Они присели у избенки на колодину, служившую скамейкой. «Беломорина» подрагивала в пальцах участкового — лишь сейчас он ощутил всю меру усталости. После первой же затяжки сладко поплыло в голове.
Назарыч, держа папиросу в кулаке, выдохнул вместе с дымом:
— Не в себе он был. Ошарашенный какой-то. Черт его ведает… Сдается, он и не слышал, что я кричал ему. Ей-ей, не слышал. Сидел на плоту, колени руками обхватил, подбородок в колени уткнул и все куда-то вперед таращился. Вот и все.
— Это не по порядку. А насчет чаю как?
— Чай у меня завсегда. В халупу пойдем?
— Тащи кружки сюда.
— Лады.
Крепкая заварка пахла на воздухе пряно, перебивая нежный дух лиственниц и даже острый еловый аромат. Прихлебывая чай из большой эмалированной кружки, Назарыч принялся за рассказ, время от времени тыча заскорузлым пальцем в сторону речной быстрины, словно именно сейчас там скользил плот и на нем сидел отрешенный от всего окружавшего Сашка Попов, не видя размахивавшего руками паромщика, не слыша ни его зычного голоса, ни перекатывавшегося эха.
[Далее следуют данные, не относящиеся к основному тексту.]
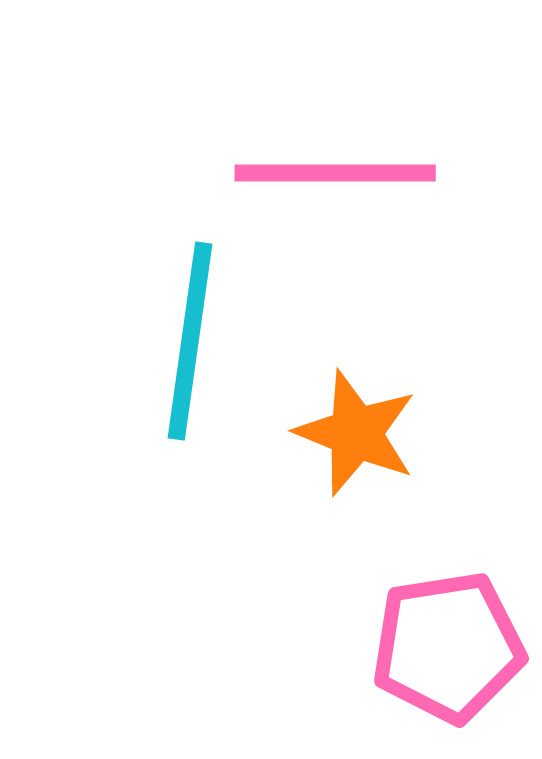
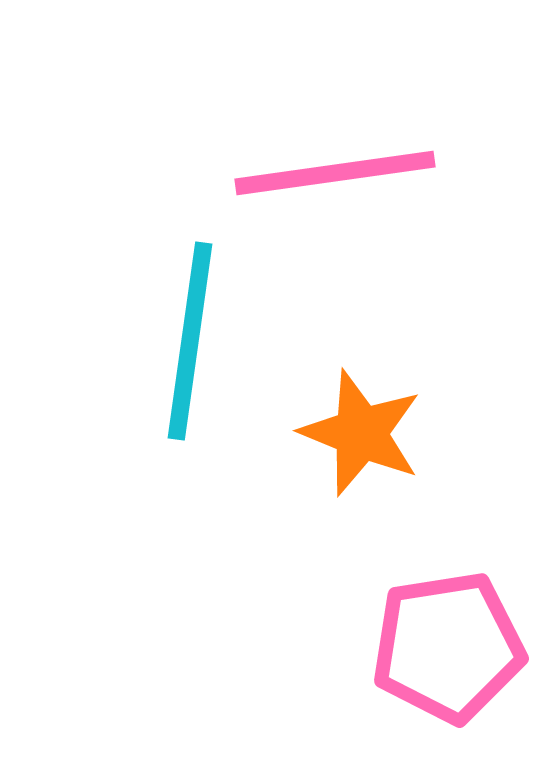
pink line: rotated 8 degrees counterclockwise
orange star: moved 5 px right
— Не в себе он был… Не в себе! — почти шепотом закончил Назарыч, добавив уже ровным, глуховатым голосом: — Я его знаю. По осени помню. Верткий такой, задиристый. И потом не раз встречал.
— Что ж осенью-то было?
— Про то и вы знаете. Грохот они тогда на новую фабрику волокли.
— Слышать — слышал, — кивнул инспектор и залпом допил чай.
— А я видел.
Неверно говорят, будто воспоминания требуют времени. Они всплывают мгновенно, их видят, слышат, осязают, обоняют. И совершавшееся часами, или даже днями развертывается тоже сразу, от начала до конца. Потом сознание отбирает в воскресшей картине те детали, которые нужны в данном случае. Поэтому иногда «вдруг» человеку приходят на ум такие подробности, какие он вроде бы и не заметил «тогда».
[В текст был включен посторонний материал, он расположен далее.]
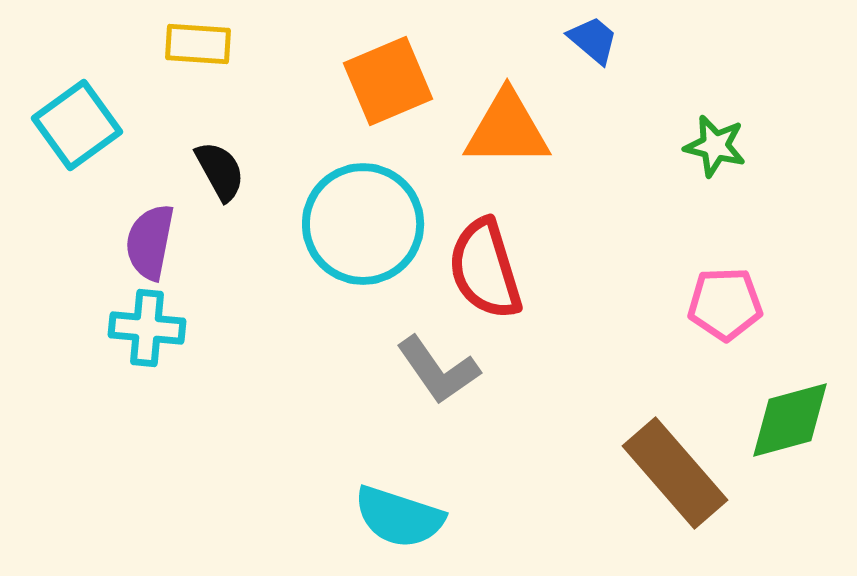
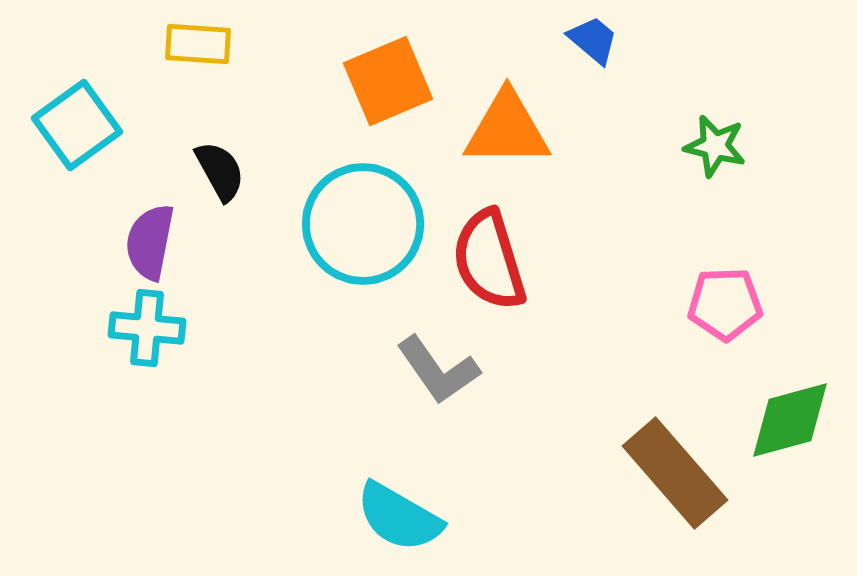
red semicircle: moved 4 px right, 9 px up
cyan semicircle: rotated 12 degrees clockwise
Однако нужно время, чтобы рассказать о воспоминании: о свете дня, о том, что делали и говорили люди и хорошо ли они выполняли свое дело.
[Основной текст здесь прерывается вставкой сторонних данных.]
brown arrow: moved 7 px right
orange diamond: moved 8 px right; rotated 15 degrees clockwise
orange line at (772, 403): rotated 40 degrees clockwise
Назарыч помнил, как после злой пурги, зарядившей на четверо суток, прояснилось и ударил скрипучий мороз градусов под тридцать. Медное солнце, тусклое и бессильное, едва вылезло над увалами лысых сопочных вершин. С чистого неба, вспыхивая и сверкая, опускалась едва ощутимая выморозь, выжатая из влажного еще после метельной погоды воздуха. Телефона тогда на пароме не было, и Назарыч очень удивился, услышав издалека звонкую трескотню тракторных двигателей. Он пошел вверх по недавно пробитому колдобинному летнику и увидел процессию из пяти тракторов и двух бульдозеров, которые волокли громадный, с двухэтажный дом, длиннющий дырчатый цилиндр грохота.